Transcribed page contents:
*-*-*

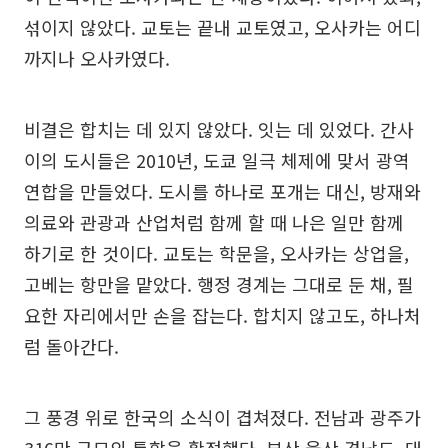
섞이지 않았다. 교토는 끝내 교토였고, 오사카는 어디
까지나 오사카였다.
비결은 합치는 데 있지 않았다. 잇는 데 있었다. 간사
이의 도시들은 2010년, 도쿄 일극 체제에 맞서 광역
연합을 만들었다. 도시를 하나로 포개는 대신, 방재와
의료와 관광과 산업처럼 함께 할 때 나은 일만 함께
하기로 한 것이다. 교토는 학문을, 오사카는 상업을,
고베는 항만을 맡았다. 행정 경계는 그대로 둔 채, 필
요한 자리에서만 손을 잡는다. 합치지 않고도, 하나처
럼 돌아간다.
그 풍경 위로 한국의 소식이 겹쳐졌다. 전남과 광주가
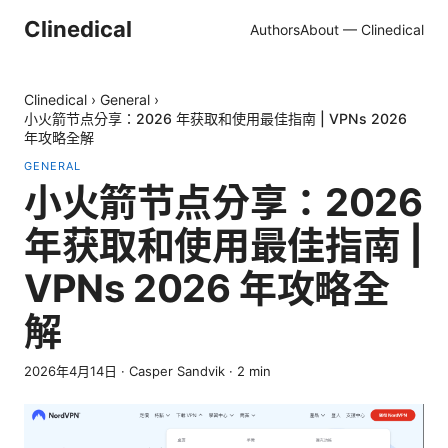
Clinedical
Authors
About — Clinedical
Clinedical
›
General
›
小火箭节点分享：2026 年获取和使用最佳指南 | VPNs 2026
年攻略全解
GENERAL
小火箭节点分享：2026
年获取和使用最佳指南 |
VPNs 2026 年攻略全
解
2026年4月14日
·
Casper Sandvik
·
2
min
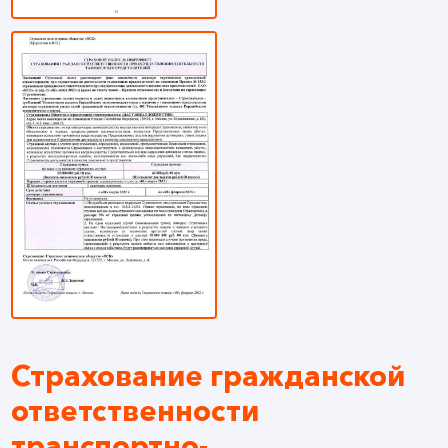
Страхование гражданской
ответственности
транспортно-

*-*-*

### Prompt
For the word "VPNs", report how many lines of the records contain it; respond with the number only.

### Solution to this exercise
2